March 4, 2024

How TCP congestion control saved the Internet • The Register

Systems approach With the annual SIGCOMM conference taking place this month, we saw that congestion control still occupies an hour on the agenda, 35 years after the first paper on TCP congestion control was published. So it seems a good time to appreciate the extent to which the Internet’s success has depended on its approach to managing congestion.

After my recent talk and article on 60 Years of Networking, which focused almost exclusively on the Internet and ARPANET, I received quite a bit of feedback about several networking technologies competing for dominance at the same time.

These included the OSI stack (anyone remember CLNP and TP4?), the Colored Book protocols (including Cambridge Ring), and of course ATM (asynchronous transfer mode), which was actually the first network protocol in which I worked in depth. It’s hard to understand now, but in the 1980s I was one of many people who thought ATM could be the packet-switching technology that would take over the world.

I rate congestion control as one of the key factors that allowed the Internet to progress from a moderate scale to a global scale.

ATM advocates used to refer to existing technologies, such as Ethernet and TCP/IP, as “legacy” protocols that, if necessary, could be carried over the global ATM network once established. One of my fond memories from those days is of Steve Deering (an IP networking pioneer) boldly (and correctly) stating that ATM would never be successful enough to even be a legacy protocol.

One of the reasons I skipped these other protocols when retelling the story of networks was simply to save space; It’s a little-known fact that my Systems Approach colleague Larry Peterson and I strive for brevity, especially since we received a one-star review on Amazon. who called our book “a wall of text.” But I also focused on how we got to today’s Internet, where TCP/IP has effectively surpassed other protocol suites to achieve global (or near-global) penetration.

There are many theories as to why TCP/IP was more successful than its contemporaries, and they are not easily verifiable. Most likely, there were many factors that influenced the success of Internet protocols. But I rate congestion control as one of the key factors that allowed the Internet to progress from a moderate scale to a global scale.

It is also an interesting study in how particular architectural choices made in the 1970s proved effective in the decades that followed.

Distributed resource management

In David Clark’s article [PDF] “The Design Philosophy of DARPA Internet Protocols”, a stated design goal is: “The architecture of the Internet should enable distributed management of its resources.” There are many different implications of that goal, but the way Jacobson and Karels [PDF] Congestion control first implemented in TCP is a good example of taking that principle seriously.

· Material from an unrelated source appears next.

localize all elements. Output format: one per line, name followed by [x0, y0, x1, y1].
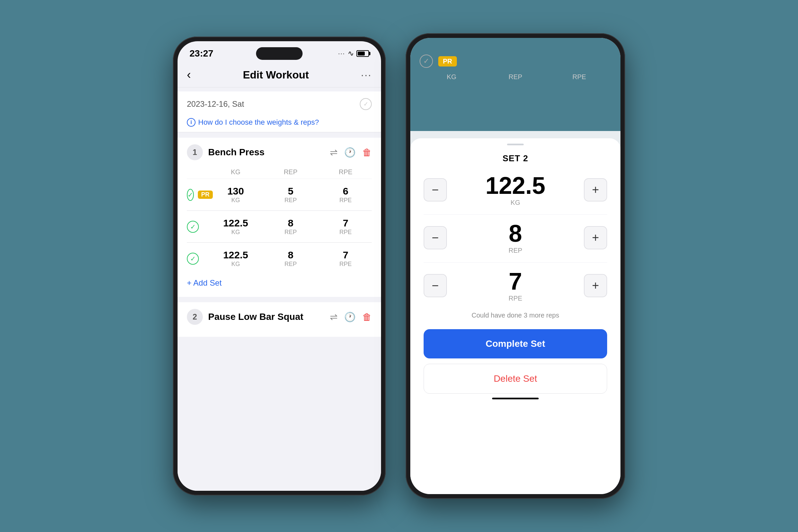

Their approach also encompasses another Internet design goal: accommodating many different types of networks. Together, these principles virtually rule out the possibility of any type of network-based admission control, in stark contrast to networks such as ATM, which assumed that a request for resources would be made from an end system to the network before they were sent. the data. could flow.

Part of the “adapt to many types of networks” philosophy is that you can’t assume that all networks have admission control. Add to this distributed resource management, and the result is that congestion control is something that end systems must handle, which is exactly what Jacobson and Karels did with their initial changes to TCP.

We are trying to get millions of end systems to cooperatively share the bandwidth of bottleneck links in some fair way.

The history of TCP congestion control is long enough to fill a book (and we did), but work done in Berkeley, California, from 1986 to 1998 casts a long shadow, and Jacobson’s 1988 SIGCOMM paper It is among the most cited networking articles of all. time.

Slow start, AIMD (additive increase, multiplicative decrease), RTT estimation, and using packet loss as a congestion signal were all in that paper, laying the foundation for the next decades of congestion control research. . I think one of the reasons for the influence of that document is that the foundation it laid was solid, while leaving a lot of room for future improvements, as we see in the continuing efforts to improve congestion control today.

And the problem is fundamentally difficult: we are trying to get millions of end systems that have no direct contact with each other to cooperatively share the bandwidth of the bottleneck links in some moderately fair way using only the information that can be obtained by the package shipping. on the network and observe when and if they arrive at their destination.

Arguably one of the biggest advances after 1988 was the realization by Brakmo and Peterson (yes, that guy) that packet loss was not the only sign of congestion: so was increasing delay. This was the basis of the 1994 TCP Vegas paper, and the idea of ​​using delay instead of loss alone was quite controversial at the time.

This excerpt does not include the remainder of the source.